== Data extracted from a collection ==
[Start of section]

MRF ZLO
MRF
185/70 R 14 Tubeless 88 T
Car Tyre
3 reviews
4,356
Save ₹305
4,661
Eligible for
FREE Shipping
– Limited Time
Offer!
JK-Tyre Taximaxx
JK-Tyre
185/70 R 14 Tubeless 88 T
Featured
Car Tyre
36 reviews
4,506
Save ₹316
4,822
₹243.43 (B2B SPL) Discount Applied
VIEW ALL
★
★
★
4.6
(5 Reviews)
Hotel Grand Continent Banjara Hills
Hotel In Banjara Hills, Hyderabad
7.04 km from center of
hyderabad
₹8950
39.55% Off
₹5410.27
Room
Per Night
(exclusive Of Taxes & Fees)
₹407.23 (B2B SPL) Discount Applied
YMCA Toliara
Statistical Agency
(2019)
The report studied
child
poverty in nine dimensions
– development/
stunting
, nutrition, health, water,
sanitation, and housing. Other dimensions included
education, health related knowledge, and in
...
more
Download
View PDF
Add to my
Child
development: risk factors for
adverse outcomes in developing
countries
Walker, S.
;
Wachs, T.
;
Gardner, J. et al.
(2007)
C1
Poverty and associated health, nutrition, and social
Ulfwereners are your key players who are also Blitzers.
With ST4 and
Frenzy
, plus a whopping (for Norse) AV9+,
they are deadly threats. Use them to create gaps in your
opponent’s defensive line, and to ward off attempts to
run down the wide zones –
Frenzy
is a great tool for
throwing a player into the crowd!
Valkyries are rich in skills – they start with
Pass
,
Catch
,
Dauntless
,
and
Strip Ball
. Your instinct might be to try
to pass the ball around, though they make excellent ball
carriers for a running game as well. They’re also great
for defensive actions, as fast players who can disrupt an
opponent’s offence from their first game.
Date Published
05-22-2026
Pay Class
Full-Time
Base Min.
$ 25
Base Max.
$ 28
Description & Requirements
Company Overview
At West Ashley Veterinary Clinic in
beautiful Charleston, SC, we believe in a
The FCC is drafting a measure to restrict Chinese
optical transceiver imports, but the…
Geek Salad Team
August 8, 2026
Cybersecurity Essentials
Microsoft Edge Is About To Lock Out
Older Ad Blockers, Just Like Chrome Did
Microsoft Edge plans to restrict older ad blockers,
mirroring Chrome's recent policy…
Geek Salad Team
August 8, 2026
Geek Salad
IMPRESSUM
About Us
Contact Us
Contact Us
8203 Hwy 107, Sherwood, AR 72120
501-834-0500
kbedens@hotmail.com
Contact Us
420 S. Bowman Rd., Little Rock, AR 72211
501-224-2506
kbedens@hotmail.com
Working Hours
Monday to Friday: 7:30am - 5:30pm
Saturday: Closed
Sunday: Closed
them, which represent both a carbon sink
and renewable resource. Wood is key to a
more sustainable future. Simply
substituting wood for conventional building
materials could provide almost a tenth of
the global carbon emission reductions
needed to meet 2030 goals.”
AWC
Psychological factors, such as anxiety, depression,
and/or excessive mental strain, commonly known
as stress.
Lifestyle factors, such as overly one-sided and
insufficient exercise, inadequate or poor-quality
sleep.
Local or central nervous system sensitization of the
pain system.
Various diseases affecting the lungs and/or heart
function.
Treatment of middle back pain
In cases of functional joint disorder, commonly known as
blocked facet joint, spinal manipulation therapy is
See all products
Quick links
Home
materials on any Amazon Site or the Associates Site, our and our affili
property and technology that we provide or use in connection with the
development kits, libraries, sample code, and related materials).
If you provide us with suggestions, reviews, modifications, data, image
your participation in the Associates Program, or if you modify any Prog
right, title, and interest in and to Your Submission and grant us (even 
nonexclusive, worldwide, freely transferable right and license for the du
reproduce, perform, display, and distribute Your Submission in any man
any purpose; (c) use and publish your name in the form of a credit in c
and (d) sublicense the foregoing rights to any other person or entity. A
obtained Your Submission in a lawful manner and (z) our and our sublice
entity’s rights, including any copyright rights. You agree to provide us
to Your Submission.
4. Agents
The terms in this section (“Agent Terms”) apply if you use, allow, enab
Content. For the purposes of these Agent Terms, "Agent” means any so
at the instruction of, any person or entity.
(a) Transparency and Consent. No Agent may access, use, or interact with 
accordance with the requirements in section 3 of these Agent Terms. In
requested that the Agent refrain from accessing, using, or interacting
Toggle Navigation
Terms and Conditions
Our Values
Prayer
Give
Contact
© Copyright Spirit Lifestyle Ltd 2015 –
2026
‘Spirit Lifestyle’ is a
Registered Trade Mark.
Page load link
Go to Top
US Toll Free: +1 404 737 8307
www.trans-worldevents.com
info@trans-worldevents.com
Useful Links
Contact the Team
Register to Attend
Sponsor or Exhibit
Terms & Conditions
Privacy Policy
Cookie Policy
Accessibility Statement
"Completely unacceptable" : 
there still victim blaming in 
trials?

[End of section]

== What is expected ==
Would you restate word for word every line from the one holding "US Toll Free: +1 404 737 8307" to the end of the entries, both ends included?

== Answer to this exercise ==
US Toll Free: +1 404 737 8307
www.trans-worldevents.com
info@trans-worldevents.com
Useful Links
Contact the Team
Register to Attend
Sponsor or Exhibit
Terms & Conditions
Privacy Policy
Cookie Policy
Accessibility Statement
"Completely unacceptable" : 
there still victim blaming in 
trials?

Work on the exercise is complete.